Maybe but it is your thread and I could hear ya laughing way up here.................................

Reactions: Agree 1


----------



## SENC (Jan 11, 2015)

Mike1950 said:


> Maybe but it is your thread and I could hear ya laughing way up here.................................


Not I!


----------



## Mike1950 (Jan 11, 2015)

SENC said:


> Not I!


 Pure codswallop!

Reactions: Funny 1


----------



## Tclem (Jan 11, 2015)

@Mike1950 i think that Henry picked that word just so you would be picked on. All retaliation should be directed at him

Reactions: Agree 2


----------



## ripjack13 (Jan 11, 2015)

I think Henry's got a few WotW devoted just for mike....


----------



## Mike1950 (Jan 11, 2015)

Tclem said:


> @Mike1950 i think that Henry picked that word just so you would be picked on. All retaliation should be directed at him



I have a special word for you @Tclem BULLSH!TTTTTTTTTTTTTT Henry will get his but you are definitely on the short list..........................

Reactions: Like 1 | Funny 2


----------



## Kevin (Jan 11, 2015)

Someone hacked my account and was posting as me for a while. I was able to wrest my account back and am now posting as normal again.

Hi Mike, how's everything going young man? Nice weather we're having. You are sure looking dapper these days; why, if I didn't know better I'd say you've found the fountain of youth! Pay no mind to the heathen hordes taunting you - I have your back.

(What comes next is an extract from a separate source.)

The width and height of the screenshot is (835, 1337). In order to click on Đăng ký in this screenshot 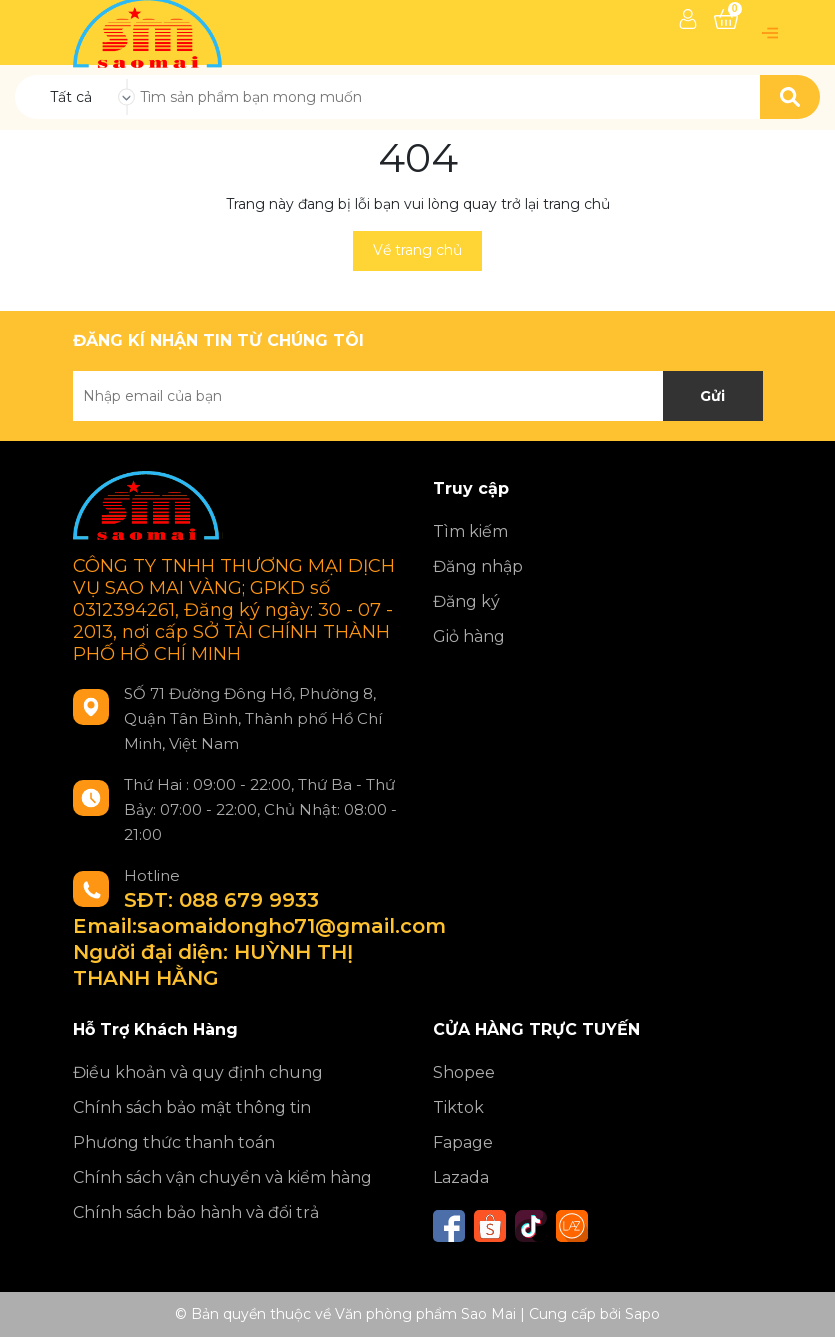, I will do `click(466, 601)`.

Reactions: Agree 1 | Funny 3


----------



## ripjack13 (Jan 11, 2015)

Kevin said:


> Someone hacked my account and was posting as me for a while. I was not able to wrest my account back and am now posting abnormal again.
> 
> Hi Mike, how's everything going young man? Nice weather we're having. You are sure looking dapper these days; why, if I didn't know better I'd say you've found the fountain of youth! Pay no mind to the heathen hordes taunting you - I have your back.

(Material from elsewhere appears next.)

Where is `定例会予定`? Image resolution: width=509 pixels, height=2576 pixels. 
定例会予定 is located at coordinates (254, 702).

I fixed your post there lil fella...

Reactions: Funny 2


----------



## ripjack13 (Jan 11, 2015)

Mike1950 said:


> I have a special word for you @Tclem BULLSH!TTTTTTTTTTTTTT Henry will get his but you are definitely on the short list..........................

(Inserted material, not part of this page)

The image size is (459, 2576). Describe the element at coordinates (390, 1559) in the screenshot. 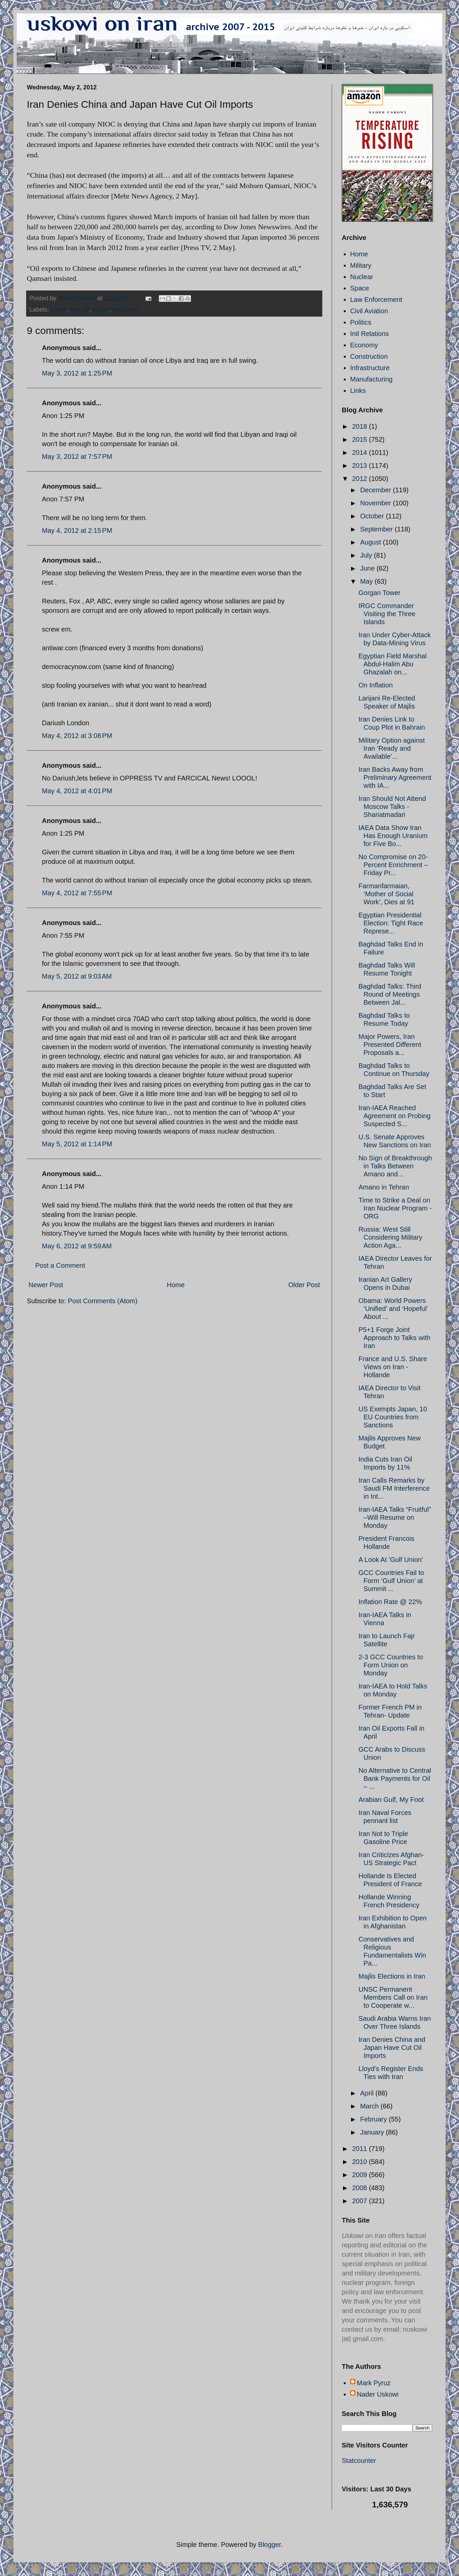

I see `A Look At 'Gulf Union'` at that location.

well...at least it's short....


----------



## Tclem (Jan 11, 2015)

Oh well if I can handle Henry surely Mike can't be any worse. Then again he is a Yankee.

Reactions: Funny 1


----------



## SENC (Jan 12, 2015)

Tclem said:


> @Mike1950 i think that Henry picked that word just so you would be picked on. All retaliation should be directed at him





ripjack13 said:


> I think Henry's got a few WotW devoted just for mike....



Now there are 2 great examples of codswallop. 

I'm trying to educate here and these 2 jokers are trying to make me look bad. Glad you can see through their charades, Mike.

Reactions: Like 1 | Funny 2


----------



## Tclem (Jan 12, 2015)

SENC said:


> Now there are 2 great examples of codswallop.
> 
> I'm trying to educate here and these 2 jokers are trying to make me look bad. Glad you can see through their charades, Mike.


It's bees whrking 2 he ries. Eyes getten edumacated every days


----------